Study on combustion in a small-scale channel that is equivalent to reaction zone thickness

2005 Fiscal Year Final Research Report Summary

• Project/Area Number: 16360096
• Research Category: Grant-in-Aid for Scientific Research (B)
• Allocation Type: Single-year Grants
• Section: 一般
• Research Field: Thermal engineering
• Research Institution: TOHOKU University
• Principal Investigator: MARUTA Kaoru TOHOKU University, Institute of Fluid Science, associate professor, 流体科学研究所, 助教授 (50260451)
• Co-Investigator(Kenkyū-buntansha): SAKAI Seigo Yokohama National University, engineering, associate professor, 工学部, 助教授 (70323110) ; KOMIYA Atsuki TOHOKU University, Institute of Fluid Science, assistant, 流体科学研究所, 助手 (60371142)
• Project Period (FY): 2004 – 2005
• Keywords: Combustion / Reaction zone / Micro scale

Research Abstract

Understanding the combustion characteristics in a microchannel with heat recirculation is important for the development of micro scale combustors. However, small scales prevent the experimental approach.

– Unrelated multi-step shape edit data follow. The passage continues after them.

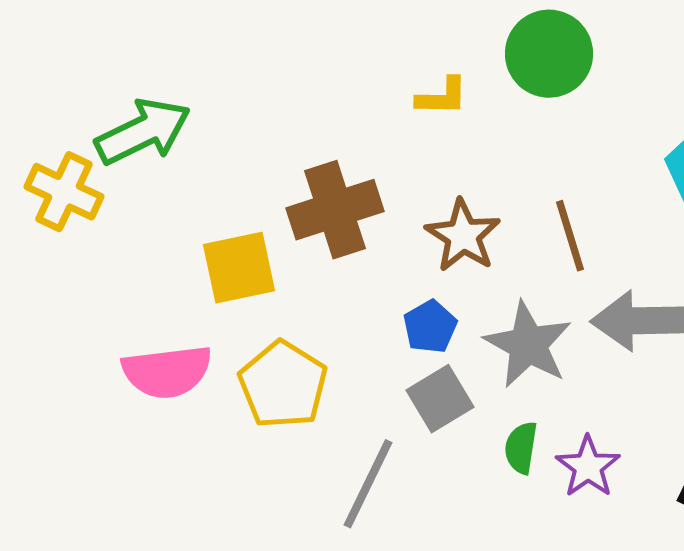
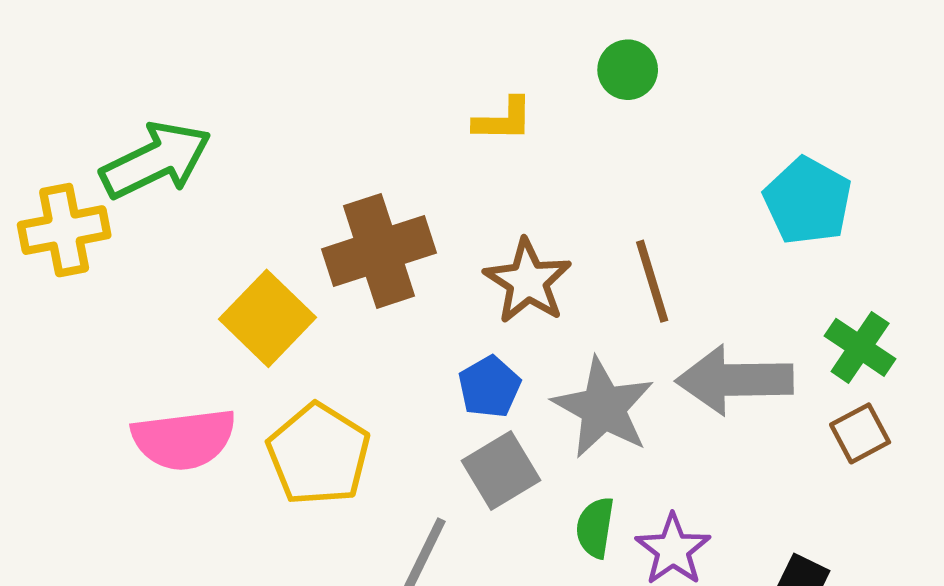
green circle: (549, 54) -> (628, 70), size x0.6
yellow cross: (64, 192) -> (64, 230), turned -36
yellow square: (239, 268) -> (267, 318), turned -34

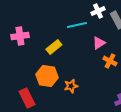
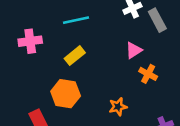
cyan line: (77, 25) -> (76, 20), moved
orange star: (71, 86) -> (118, 107), moved

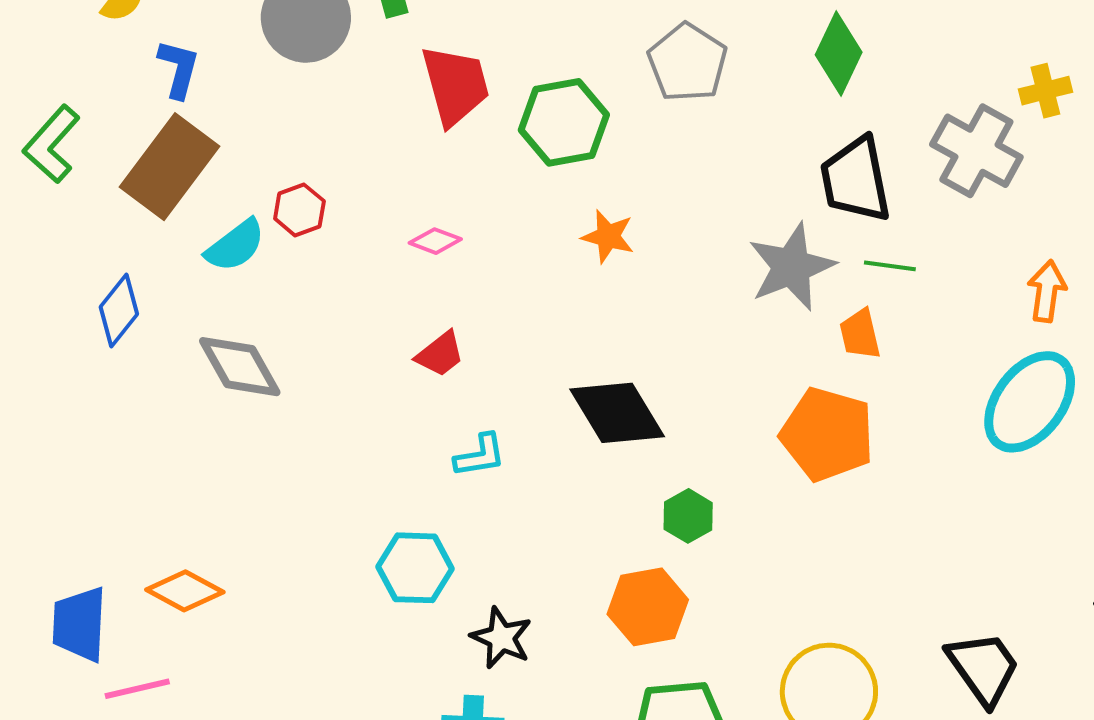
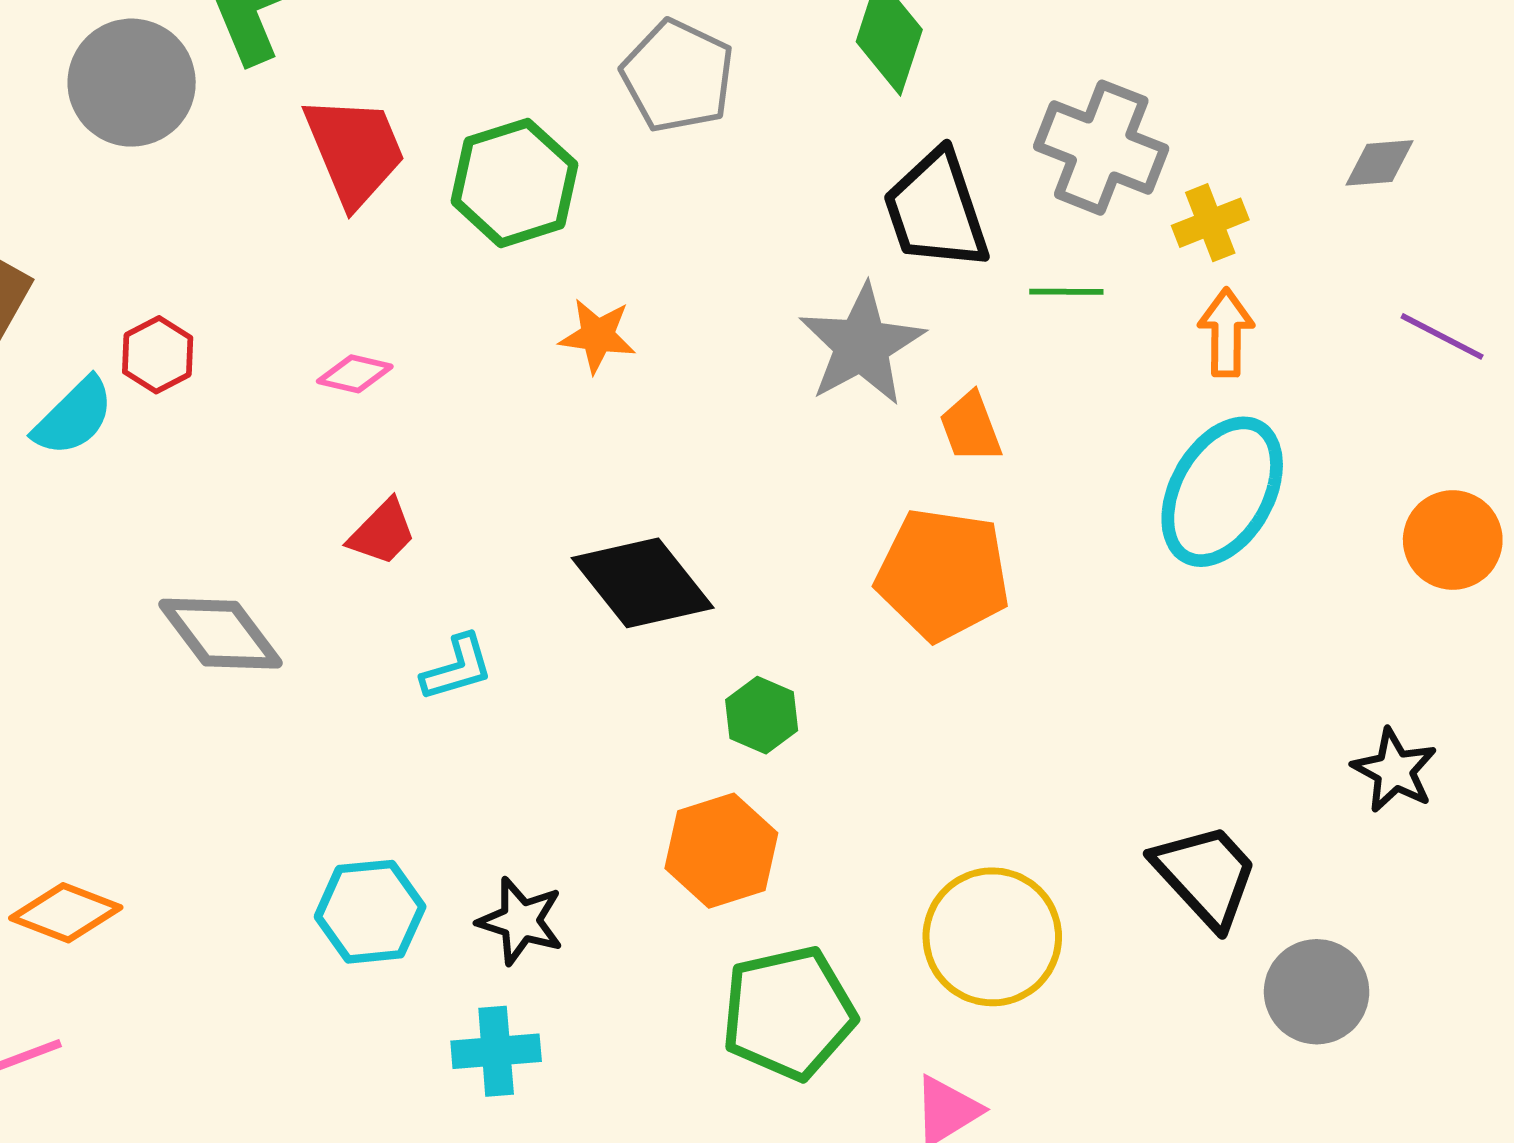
yellow cross: (1045, 91) -> (1210, 223), moved
green line: (890, 266) -> (1066, 292), moved
gray diamond: (240, 367) -> (220, 634), moved
cyan hexagon: (415, 568) -> (370, 912), moved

One possible solution for this problem is using of a micro channel under the low pressure conditions. By this, combustion in extremely small tube at normal pressure is expected to be simulated experimentally with meso-scall microchannels. Cylindrical quartz glass tube (i.d.=2.0) heated by flat flame burner which resembles heat recirculation was employed. Effects of pressure (0.06-0.6 atm), flow velocities, and methane-air mixture compositions at extinction limit were investigated.
1. A mild combustion under low pressure was observed both experimentally and numerically. Flame thickness at 0.2atm became ten times larger than that at normal pressure. Therefore, the combustion in extremely small tube which diameter was almost the same as flame thickness was realized. In general, the flame has the curvature near the quenching limit in normal scale tube. However, the present flame retained the flat shape and only became thick.
2. The experimental results showed the upper limits of flow velocity for fuel-lean side is larger than those for rich side, that is, the flammable region didn't become symmetric about stoichiometric ratio. However, the numerical simulation showed the flammable limit was largest near φ=0.8 and furthermore it is expected that upper limits for much leaner mixture become small.
3. Since the quenching Peclet number is very small, heat transfer to the wall is quite large. However, in this research, the flame could be stabilized because of small heat loss by external heating.
4. Close to blow off conditions at lean side, chemical reaction time is faster than that of rich side therefore the flame can be stabilized up to the high flow velocity. This is one interpretation for experimental result of flammable region.